Monday, October 6, 2014


AM | @HDI1780

"... conserver l'harmonie dans un état." — Élie Luzac

Élie Lucac (1723-1796) was a tremendously prolific writer and editor. As a young editor, he courted controversy by publishing La Mettrie's L'homme machine in 1748. The scandal was such that the author was forced to flee Holland. According to Ann Thomson, Luzac later claimed that he saved the Frenchman's life by escorting him safely out of the country: "Sans moi il eut monté sur l'Echafaut comme un miserable bandit" [see]. But that wasn't the end of Luzac's travails. Jonathan Israel explains:

Luzac opposed La Mettrie's materialist views but believed that is was right to publish and refute them. The Walloon Church Consistory at Leiden disagreed and instigated vigorous moves against him. Luzac published his L'Homme plus que machine (1748), to defend himself against charges that he was propagating materialism, and also quarreled with La Mettrie over a money matter ... he found it prudent to move to Germany for two years until the affair blew over [1].

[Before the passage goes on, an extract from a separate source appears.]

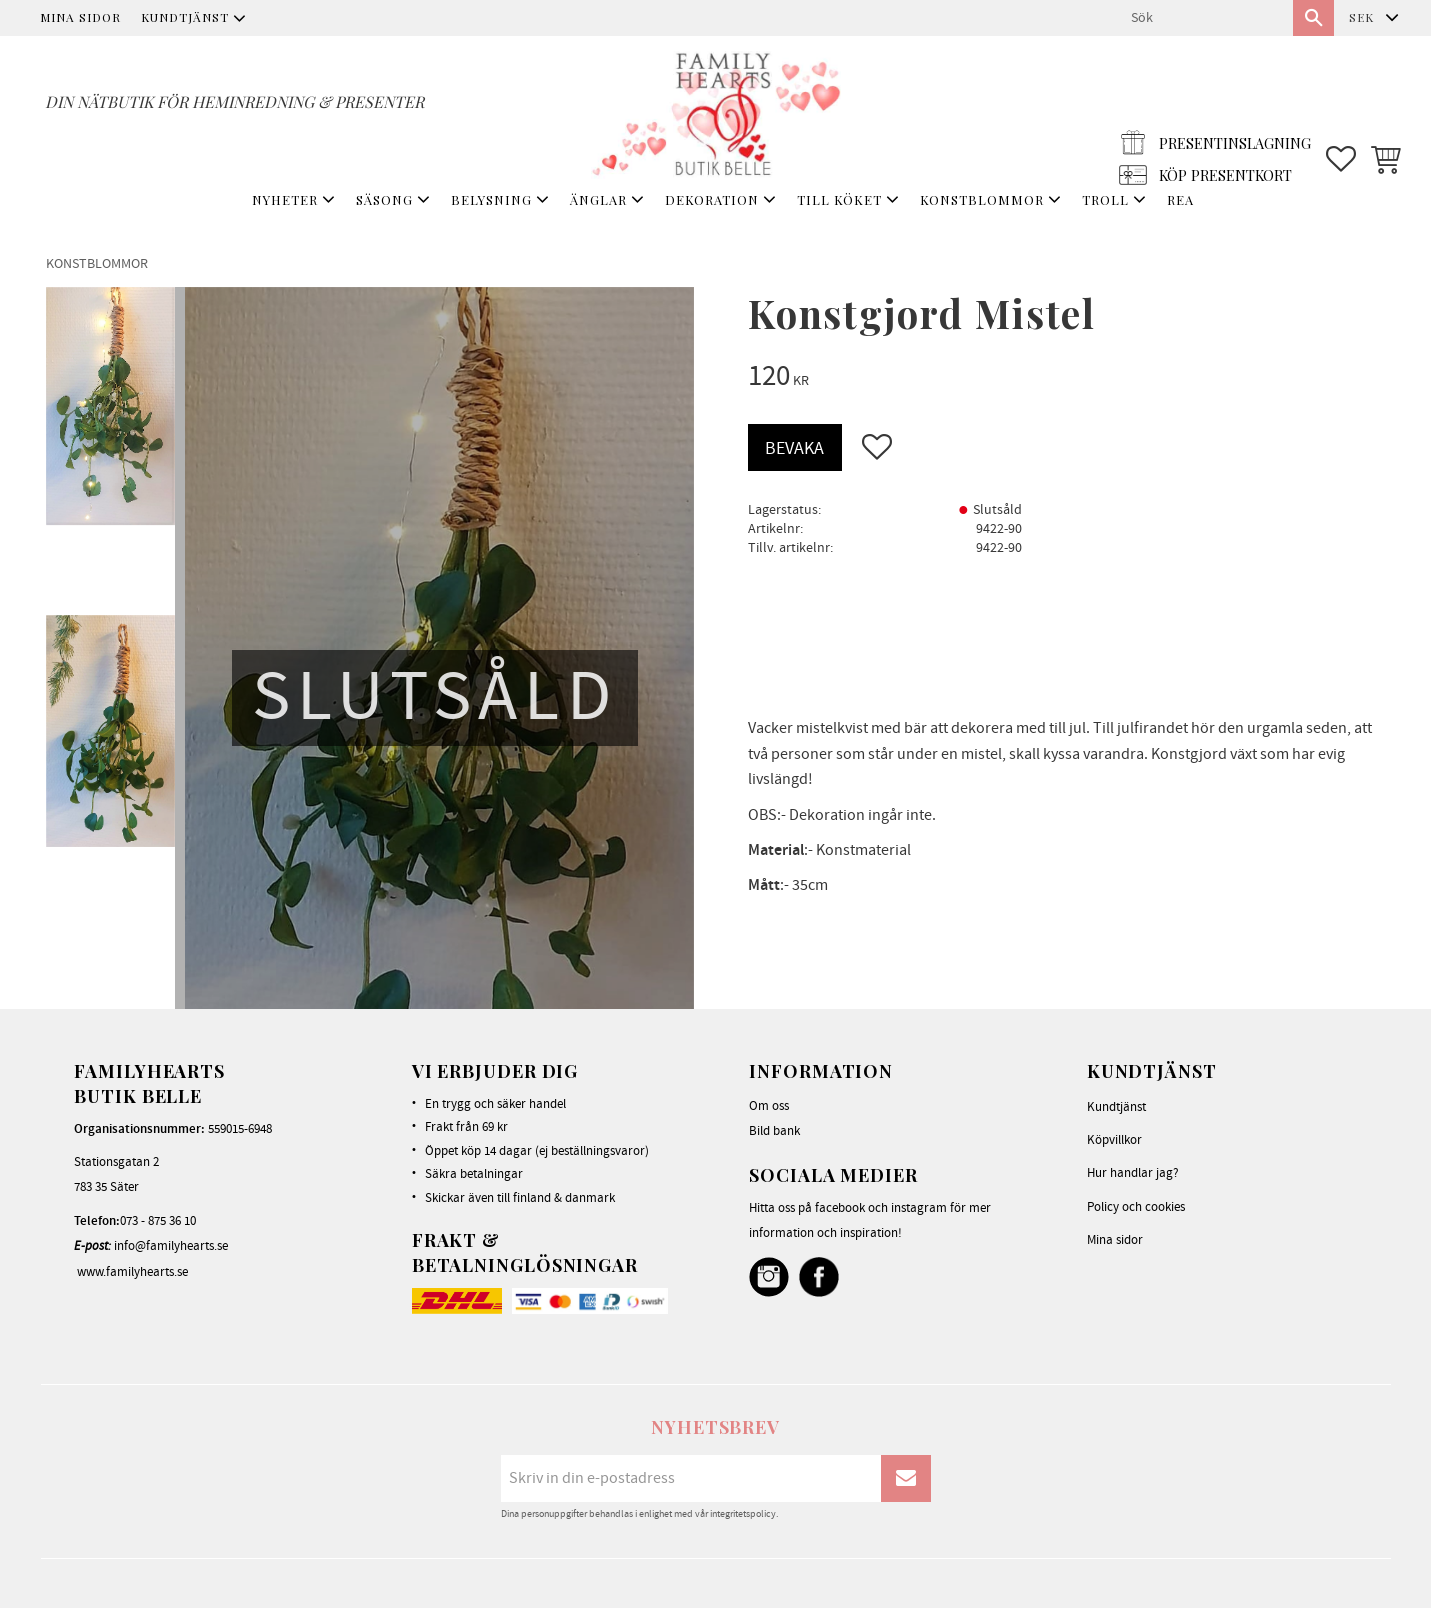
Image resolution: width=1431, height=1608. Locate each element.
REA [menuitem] (1180, 199)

As the century progressed, Luzac became increasingly wary of philosophes and their calls for broad-based political reform and even revolution. He was a staunch Orangist; not surprisingly, he rejected Raynal's many-folded criticism of the Stadhouder. In his Lettres sur les dangers de changer la constitution primitive d'un gouvernement public (1792), Luzac warns against the self-serving tempation, common to all revolutionaries, to denigrate the previous regime as the epitome of barbarism: "Il n'y a que peu d'années, que votre abbé Raynal parla de votre République [les Provinces Unies] à peu près comme M. MILLOT parle d'Athènes. A l'en croire, on diroit, que du tems de PHILIPPE II Roi d'Espagne, vos Ancêtres étoient à peu près sauvages" [see]. There is continuity in history!

* * *

In his excellent essay on Luzac, E. H. Kossmann describes the Dutchman's favorable view of the mixed constitution: "Natuurlijk heeft Luzac als goede conservatief grote waardering voor de zogenaamde gemengde staatsvorm waarin monarchie, aristocratie en democratie elk een plaatsje vinden" [2]. But what looks strikingly modern in Luzac's thought, says Mr. Kossmann, is his description of the mixed consitution as the only regime that creates ... harmony. A mixed constitution may be needed as a checks-and-balances mechanism that minimizes the damage created by diverging passions and interests, but it should be more than that: "Nous devons regarder comme le premier de nos devoirs de conserver l'harmonie dans un état".

Perhaps Luzac feared the increasing popularity, especially among young people, of rousseauist thought and its wildly seductive views about bonté naturelle de l'homme—which seemingly destroyed the case for political checks and balances. (Jovellanos would face the same problem in Spain in 1808-1811, and John Adams was about to go through a similar ordeal in the United States). This is why he yearned for an optimistic explanation of mixed government. Appropiately enough, E. H. Kossmann closes his essay by praising Élie Luzac's "verlichte conservatisme" and his "optimistische visie op de wereld".

[1] Jonathan Israel. The Dutch Republic. Its Rise, Greatness, and Fall 1477-1806. Oxford University Press, 195, p. 1063.

[2] E. H. Kossmann: "Verlicht conservatisme: over Elie Luzac", in Geschiedenis is als een olifant. Amsterdam: Bert Bakker, 2005, pp. 191-205.